Read my first comment? Knu isn't true awg and isn't held to the strict regs that welding cable is. Car audio cables are generally oversized to try to put them ahead of the next car audio cable maker. Knu 1/0= welding 2/0, but for twice the cost.


----------



## nineball76 (Mar 13, 2010)

And Knu 1/0 has what, 5000+ strands of 36awg, welding 2/0 is 1200+ of 30awg.


----------



## Alrojoca (Oct 5, 2012)

nineball76 said:


> Read my first comment? Knu isn't true awg and isn't held to the strict regs that welding cable is. Car audio cables are generally oversized to try to put them ahead of the next car audio cable maker. Knu 1/0= welding 2/0, but for twice the cost.



Not sure I buy the " car audio cables are generally oversized"

Knu is larger compared to any wire including car audio wire like TSP, streetwires, stinger, and very noticeably.

Will a regular stinger, TSP )tsunami) look larger than welding cable? 

I doubt it, and if it is, it will be hard to tell. That is what I was trying to say, unless some specs and measurements can verify it. And sometimes more thinner strands may look bigger than less thicker strands.


----------



## nineball76 (Mar 13, 2010)

Not my picture but a simple googled returned: 

From left to right: Metra 1/0, Stinger 1/0, Knu Kolossus 1/0, 2/0 Trystar Welding Wire, 2/0 Welding Wire.


----------



## Phil Indeblanc (May 27, 2015)

looks like the Trystar uses more copper in the strand, unless someone managed to tint metals a darker more copper color. *The KnuKolossus looks too bright*...maybe its silver/Not! They are not using a full copper strand.

Stinger looks good too. Metra looks bad. 
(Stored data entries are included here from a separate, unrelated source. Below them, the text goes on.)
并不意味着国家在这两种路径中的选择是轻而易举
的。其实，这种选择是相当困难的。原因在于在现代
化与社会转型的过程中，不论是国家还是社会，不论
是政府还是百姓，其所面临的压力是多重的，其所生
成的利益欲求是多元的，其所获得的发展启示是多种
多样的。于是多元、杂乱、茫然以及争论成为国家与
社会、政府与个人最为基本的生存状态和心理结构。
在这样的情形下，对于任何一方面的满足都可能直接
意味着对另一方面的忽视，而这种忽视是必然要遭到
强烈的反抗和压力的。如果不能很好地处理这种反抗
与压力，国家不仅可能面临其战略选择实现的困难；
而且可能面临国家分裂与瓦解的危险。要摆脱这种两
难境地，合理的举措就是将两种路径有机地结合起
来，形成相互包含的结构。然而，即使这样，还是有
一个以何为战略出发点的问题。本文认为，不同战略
It looks like the order of good to less than is...
1-Trystar
2-Welding Wire
3-Stinger
4-KnuK


----------



## jbeez (Aug 20, 2013)

Thought you guys might appreciate this thread I came across on another forum a while ago, it seems to be a fairly comprehensive analysis of wire

Wire Comparison

including caliper measurements and weights, KNU did well


----------



## nineball76 (Mar 13, 2010)

Phil Indeblanc said:


> looks like the Trystar uses more copper in the strand, unless someone managed to tint metals a darker more copper color. *The KnuKolossus looks too bright*...maybe its silver/Not! They are not using a full copper strand.
> 
> Stinger looks good too. Metra looks bad.
> 
> ...



The Knu is silver tinned ofc. The only reason Trystar looks better is that insane jacket. The Knu and welding cable look identical size. Which it pretty much is. Mentioned it before, car audio cable is over sized, welding cable has regulations to follow and adhere to. Save your money, welding cable is half the cost and just as good.


----------



## Sine Swept (Sep 3, 2010)

I tend to judge wiring kits by weight. If the weight isn't there, I stay away.


----------



## TaylorFade (Nov 9, 2014)

Good "Car Audio" 1/0 is generally accepted to be closer to 2/0 AWG. That's just how it is.
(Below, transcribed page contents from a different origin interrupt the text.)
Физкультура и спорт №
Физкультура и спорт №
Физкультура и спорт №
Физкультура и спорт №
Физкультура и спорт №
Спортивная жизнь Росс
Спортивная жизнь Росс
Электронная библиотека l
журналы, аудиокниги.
2/0 is really only minimally more capable than 1/0 anyway (~ 20A). I think some are under the assumption it's twice the ampacity. But whatever.

I use welding cable almost exclusively and have for years. It's made in the USA and I know what I'm getting. And bonus... it's cheaper and available locally. Win-win.


----------



## TaylorFade (Nov 9, 2014)

Here's a few different brands and sizes.



In case you're wondering... the big **** is Sky High "2/0" next to legit 4/0 structural grounding cable.

There's a couple 1/0 and 2/0 welding in there too.


----------



## cajunner (Apr 13, 2007)

the weight of the wire is as important as strand count, and strand count between say, 29 gauge to 36 gauge, is a lot more important than a few numbers apart.

the reason you see the "big" car audio cables have trouble maintaining their winding dimension after being cut, is because they are fluffy!

fluffy.

fluffy makes it possible to bend the cable easily, fluffy makes it look like the business, fluffy is the way they market car audio cables.

because car audio cables are really a tangential market, they don't have to produce specs that count because car audio is a subjective business.

if it looks good and a car audio brand is legit enough to put their labels on it, then it's probably going to be high enough in quality to do the job. Brand wire like JL and Audison, even Rockford Fosgate, all make quality wire that can be compared to each other.

Brands like DB Link, or Raptor, Scosche, Metra, Stinger, even Streetwires, can vary based on the brand's lines, and some of them are cheaply made to fit a price point.

you can't magically create a copper wire that is built with the same mass as a true welding AWG spec, put it in a fancy clear jacket and build it with a lot of flex in the winding, without it being bigger than the stuff you get at the welding supply.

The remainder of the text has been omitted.